By Clive Tesar
Sitting in a large hotel room in Ottawa, two of the three people who completed a Catlin Arctic Survey trek to the North Pole wore badges of their gruelling trip – frostbite scars on their faces. What kept them going to their polar destination said Ann Daniels, one of the trekkers, was the thought of the scientific value of the data they were collecting along the route. The three were holding a brief news conference before returning to England.
As the three team members walked an estimated 500 miles across the arctic ice they collected samples of Arctic Ocean water from eighteen different sites. Data from those sites will be put together with data from a static collection point north of Ellef Ringnes Island in the Canadian Arctic. Scientists, including one supported by WWF, used the camp as a place to sample water chemistry, and to gather samples of the building blocks of life in the Arctic Ocean, the tiny plants and animals known collectively as plankton.

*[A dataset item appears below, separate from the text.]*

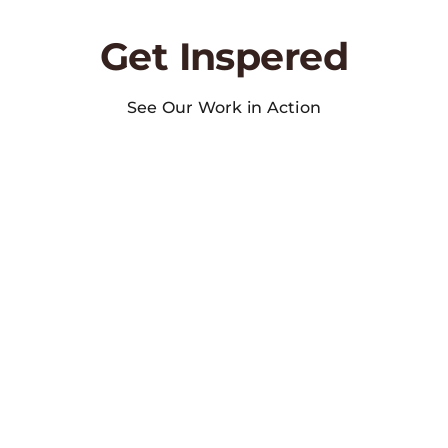
Get Inspered
See Our Work in Action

All of this effort was being expended to create a starting point for knowledge about the effects of ocean acidification in the Arctic. Ocean acidification has been described as the evil twin of climate change.

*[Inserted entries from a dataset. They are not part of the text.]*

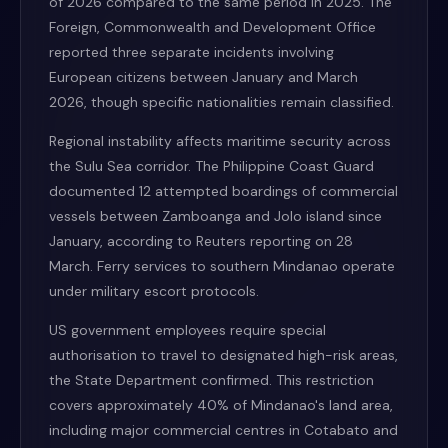
of 2026 compared to the same period in 2025. The
Foreign, Commonwealth and Development Office
reported three separate incidents involving
European citizens between January and March
2026, though specific nationalities remain classified.
Regional instability affects maritime security across
the Sulu Sea corridor. The Philippine Coast Guard
documented 12 attempted boardings of commercial
vessels between Zamboanga and Jolo island since
January, according to Reuters reporting on 28
March. Ferry services to southern Mindanao operate
under military escort protocols.
US government employees require special
authorisation to travel to designated high-risk areas,
the State Department confirmed. This restriction
covers approximately 40% of Mindanao's land area,
including major commercial centres in Cotabato and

The build-up of carbon dioxide in our atmosphere is changing water chemistry, making oceans more acid. Some important ocean life is unable to tolerate the more acid conditions that are predicted to arise as carbon dioxide levels continue to rise.
Craig Stewart, Director of WWF Canada’s Arctic Programme, describes ocean acidification as “Probably the most insidious threat to the future of life in the Arctic.”
WWF continues its work with the Catlin Arctic Survey to ensure that the threat is better researched, and better known. Early results from this initial round of sampling are expected to be available this September.
The Catlin Arctic Survey 2010 focused on what is widely considered to be the ‘other’ carbon problem beyond climate change – that of ocean change, researching how greenhouse gases could affect the marine life of the Arctic ocean. Laura Edwards, a researcher from Bangor University in Wales, and Rod Macrae, Head of Communications at Geo Mission, blogged for WWF throughout the Survey from the Catlin Arctic Survey Ice Base in Nunavut, northern Canada.